Evaluation of networks derived from stage one are provided here :

cd nested/ 
# for networks on Clothing1M
python3 test.py --test-dir ../data/Clothing1M/clean_test/ --dataset Clothing1M --arch resnet18 --resumePthList ./checkpoints/Cloth1M_nested100_lr2e-2_bs448_imgnet_freezeBN_model1_Acc0.735_K12 --KList 12 --gpu 0

# for networks on CIFAR-10
python3 test.py --test-dir ../data/CIFAR10/test/ --dataset CIFAR10 --arch resnet18 --resumePthList ./checkpoints/cifar10sn0.2_nested10_model1_Acc0.891_K9 --KList 9 --gpu 0

More details can be found in nested/run_test.sh.
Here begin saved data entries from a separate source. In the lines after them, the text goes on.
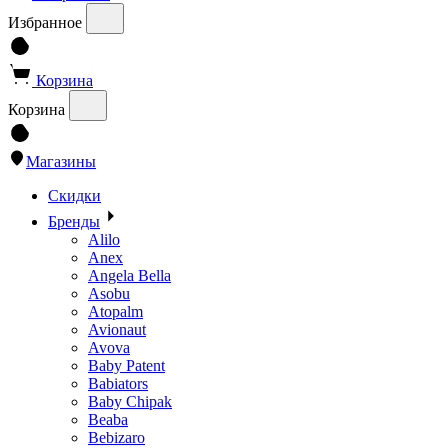
Избранное
Корзина
Корзина
Магазины
Скидки
Бренды
Alilo
Anex
Angela Bella
Asobu
Atopalm
Avionaut
Avova
Baby Patent
Babiators
Baby Chipak
Beaba
Bebizaro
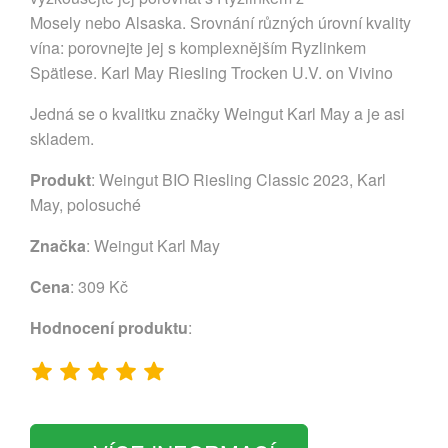
Mosely nebo Alsaska. Srovnání různých úrovní kvality
vína: porovnejte jej s komplexnějším Ryzlinkem
Spätlese. Karl May Riesling Trocken U.V. on Vivino
Jedná se o kvalitku značky Weingut Karl May a je asi
skladem.
Produkt
: Weingut BIO Riesling Classic 2023, Karl
May, polosuché
Značka
:
Weingut Karl May
Cena
: 309 Kč
Hodnocení produktu
:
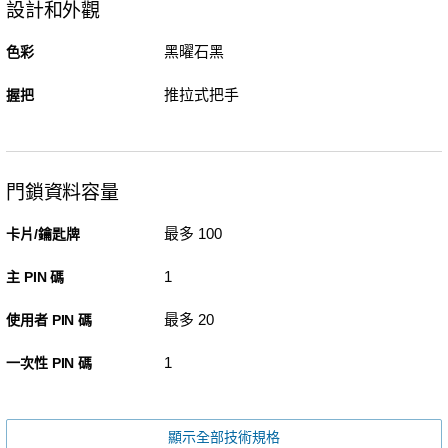
設計和外觀
黑曜石黑
色彩
推拉式把手
握把
門鎖資料容量
最多 100
卡片/鑰匙牌
1
主 PIN 碼
最多 20
使用者 PIN 碼
1
一次性 PIN 碼
顯示全部技術規格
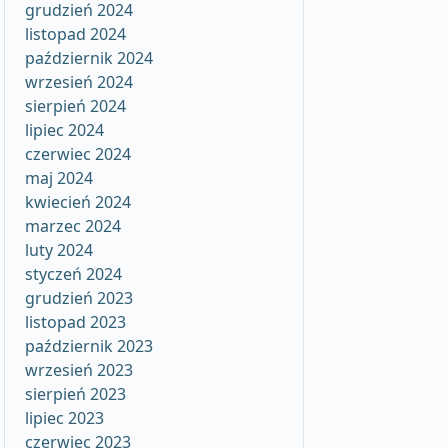
grudzień 2024
listopad 2024
październik 2024
wrzesień 2024
sierpień 2024
lipiec 2024
czerwiec 2024
maj 2024
kwiecień 2024
marzec 2024
luty 2024
styczeń 2024
grudzień 2023
listopad 2023
październik 2023
wrzesień 2023
sierpień 2023
lipiec 2023
czerwiec 2023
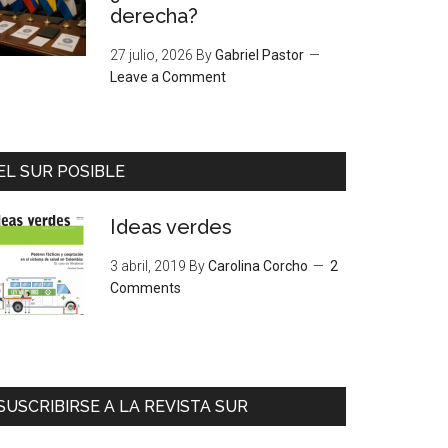
derecha?
27 julio, 2026
By
Gabriel Pastor
Leave a Comment
EL SUR POSIBLE
Ideas verdes
3 abril, 2019
By
Carolina Corcho
2
Comments
SUSCRIBIRSE A LA REVISTA SUR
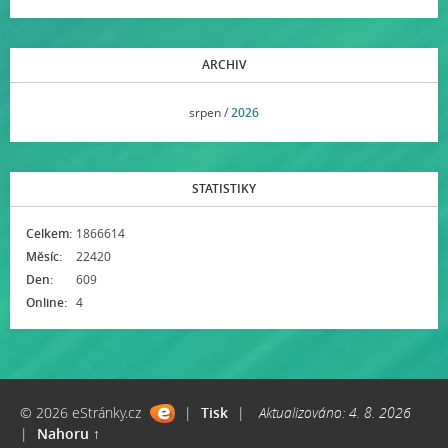
ARCHIV
<<
srpen /
2026
>>
STATISTIKY
Celkem:
1866614
Měsíc:
22420
Den:
609
Online:
4
© 2026 eStránky.cz
|
Tisk
|
Aktualizováno: 4. 8. 2026
|
Nahoru ↑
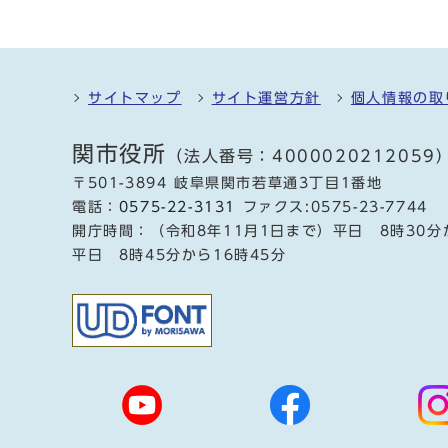
サイトマップ
サイト運営方針
個人情報の取
関市役所
（法人番号：4000020212059
〒501-3894 岐阜県関市若草通3丁目1番地
電話：
0575-22-3131
ファクス:0575-23-7744
開庁時間：（令和8年11月1日まで）平日 8時30分
平日 8時45分から16時45分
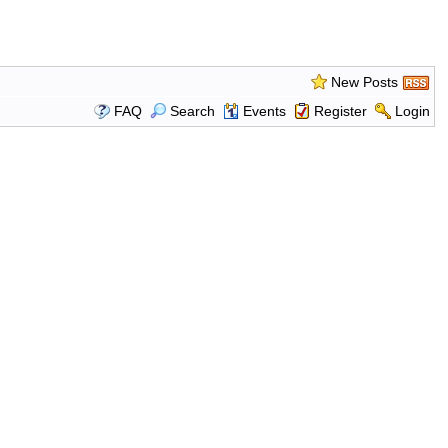
New Posts
FAQ
Search
Events
Register
Login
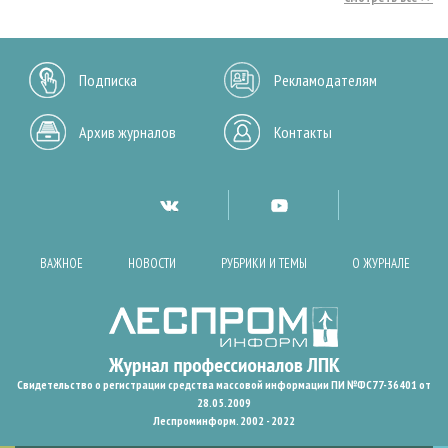
Подписка
Рекламодателям
Архив журналов
Контакты
ВАЖНОЕ
НОВОСТИ
РУБРИКИ И ТЕМЫ
О ЖУРНАЛЕ
Свидетельство о регистрации средства массовой информации ПИ №ФС77-36401 от
28.05.2009
Леспроминформ. 2002 - 2022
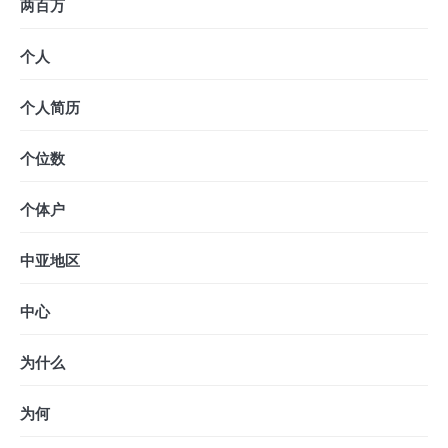
两百万
个人
个人简历
个位数
个体户
中亚地区
中心
为什么
为何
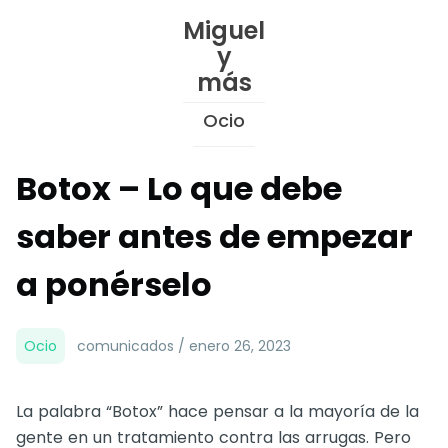
Skip
Miguel
to
y
Content
más
Ocio
Botox – Lo que debe
saber antes de empezar
a ponérselo
Ocio
comunicados / enero 26, 2023
La palabra “Botox” hace pensar a la mayoría de la
gente en un tratamiento contra las arrugas. Pero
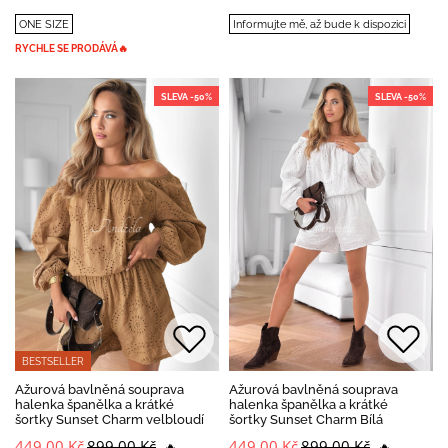
ONE SIZE
Informujte mě, až bude k dispozici
RYCHLE SE PRODÁVÁ🔥
SLEVA -50%
SLEVA -50%
BESTSELLER
Ažurová bavlněná souprava
Ažurová bavlněná souprava
halenka španělka a krátké
halenka španělka a krátké
šortky Sunset Charm velbloudí
šortky Sunset Charm Bílá
449,00 Kč
899,00 Kč
449,00 Kč
899,00 Kč
🔥
🔥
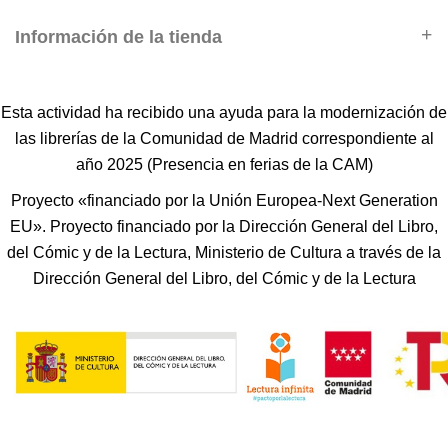
Información de la tienda
Esta actividad ha recibido una ayuda para la modernización de
las librerías de la Comunidad de Madrid correspondiente al
año 2025 (Presencia en ferias de la CAM)
Proyecto «financiado por la Unión Europea-Next Generation
EU». Proyecto financiado por la Dirección General del Libro,
del Cómic y de la Lectura, Ministerio de Cultura a través de la
Dirección General del Libro, del Cómic y de la Lectura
Note that "_K12" in the model's name denotes the index of the optimal K, and the optimal number of channels for the model is actually 13 (nb of optimal channels = index of channel + 1).

5.2. Stage Two : Fine-tuning Co-teaching Networks

Evaluation of networks derived from stage two are provided as follows.
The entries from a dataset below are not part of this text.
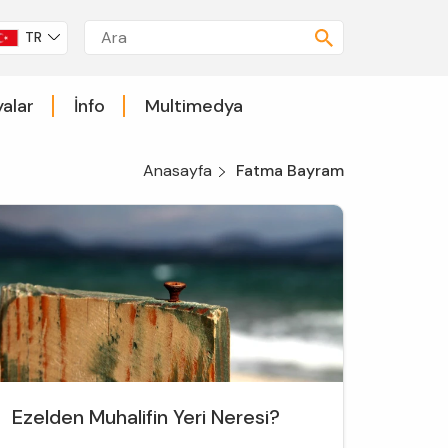
TR
alar
İnfo
Multimedya
Anasayfa
Fatma Bayram
Ezelden Muhalifin Yeri Neresi?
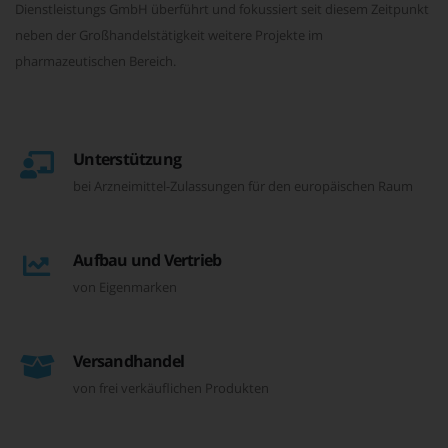
Dienstleistungs GmbH überführt und fokussiert seit diesem Zeitpunkt
neben der Großhandelstätigkeit weitere Projekte im
pharmazeutischen Bereich.
Unterstützung
bei Arzneimittel-Zulassungen für den europäischen Raum
Aufbau und Vertrieb
von Eigenmarken
Versandhandel
von frei verkäuflichen Produkten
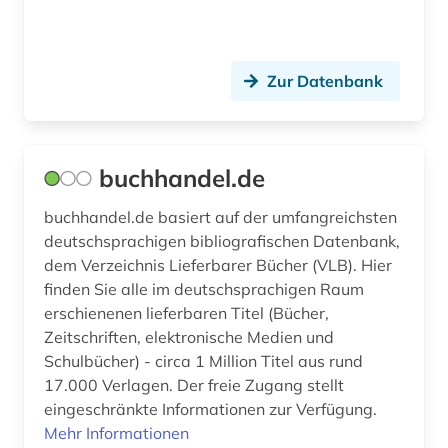
spanien (1)
spanisches sprachgebiet (1)
Zur Datenbank
terraristik (1)
theologie (1)
universität (1)
buchhandel.de
usa (3)
buchhandel.de basiert auf der umfangreichsten
deutschsprachigen bibliografischen Datenbank,
verein (1)
dem Verzeichnis Lieferbarer Bücher (VLB). Hier
finden Sie alle im deutschsprachigen Raum
verlagswesen (1)
erschienenen lieferbaren Titel (Bücher,
verleger (1)
Zeitschriften, elektronische Medien und
Schulbücher) - circa 1 Million Titel aus rund
verzeichnis (10)
17.000 Verlagen. Der freie Zugang stellt
eingeschränkte Informationen zur Verfügung.
wales (1)
Mehr Informationen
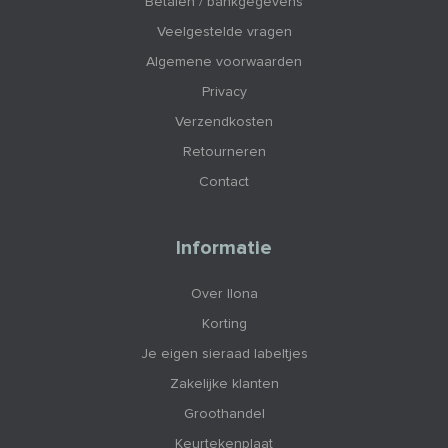
Betalen / bankgegevens
Veelgestelde vragen
Algemene voorwaarden
Privacy
Verzendkosten
Retourneren
Contact
Informatie
Over Ilona
Korting
Je eigen sieraad labeltjes
Zakelijke klanten
Groothandel
Keurtekenplaat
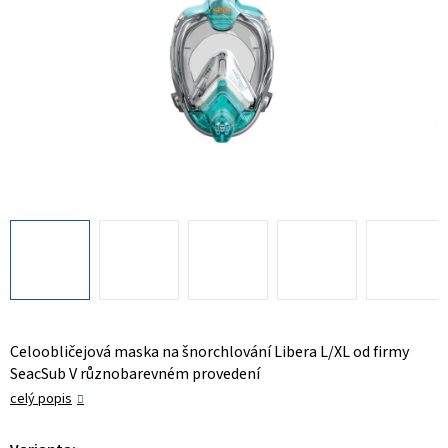
Celoobličejová maska na šnorchlování Libera L/XL od firmy
SeacSub V různobarevném provedení
celý popis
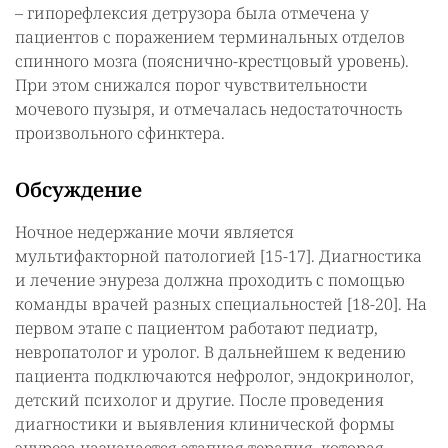
– гипорефлексия детрузора была отмечена у
пациентов с поражением терминальных отделов
спинного мозга (пояснично-крестцовый уровень).
При этом снижался порог чувствительности
мочевого пузыря, и отмечалась недостаточность
произвольного сфинктера.
Обсуждение
Ночное недержание мочи является
мультифакторной патологией [15-17]. Диагностика
и лечение энуреза должна проходить с помощью
команды врачей разных специальностей [18-20]. На
первом этапе с пациентом работают педиатр,
невропатолог и уролог. В дальнейшем к ведению
пациента подключаются нефролог, эндокринолог,
детский психолог и другие. После проведения
диагностики и выявления клинической формы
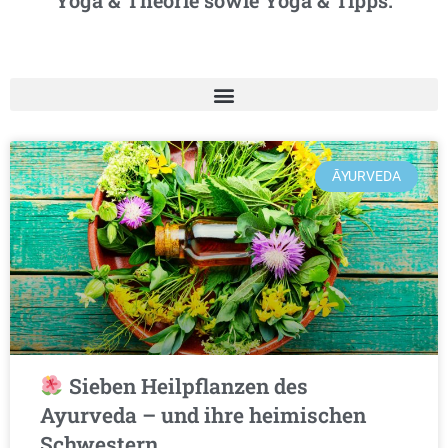
Yoga & Theorie sowie Yoga & Tipps.
ĀYURVEDA
Sieben Heilpflanzen des
Ayurveda – und ihre heimischen
Schwestern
  • Networks trained on Clothing1M:
cd co_teaching_resnet/ 
python3 test.py --test-dir ../data/Clothing1M/clean_test/ --dataset Clothing1M --arch resnet18 --resumePthList ./finetune_ckpt/Cloth1M_nested100_lr2e-3_bs448_freezeBN_fgr0.3_pre_nested100_100_model2_Acc0.749_K24 --KList 24 --gpu 0

More details can be found in co_teaching_resnet/run_test.sh.

  • Networks trained on ANIMAL-10N:
cd co_teaching_vgg/ 
python3 test.py --test-dir ../data/Animal10N/test/ --dataset Animal10N --resumePthList ./finetune_ckpt/Animal10N_nested100_lr4e-3_bs128_freezeBN_fgr0.2_pre_nested100_100_nested100_100_model1_Acc0.842_K12 --KList 12 --gpu 0

More details can be found in co_teaching_vgg/run_test.sh.

  • Networks trained on CIFAR-10/CIFAR-100:
cd co_teaching_resnet/ 
# CIFAR-10
python3 test.py --test-dir ../data/CIFAR10/test/ --dataset CIFAR10 --arch resnet18 --resumePthList ./finetune_ckpt/cifar10sn0.2_nested10_lr1e-3_bs320_freezeBN_fgr0.2_pre_nested10_10_model2_Acc0.922_K11 --KList 11 --gpu 0

# CIFAR-100
python3 test.py --test-dir ../data/CIFAR100/test/ --dataset CIFAR100 --arch resnet18 --resumePthList ./finetune_ckpt/cifar100sn0.2_nested100_lr1e-3_bs320_freezeBN_fgr0.2_pre_nested100_100_model1_Acc0.669_K40 --KList 40 --gpu 0

More details can be found in co_teaching_resnet/run_test.sh.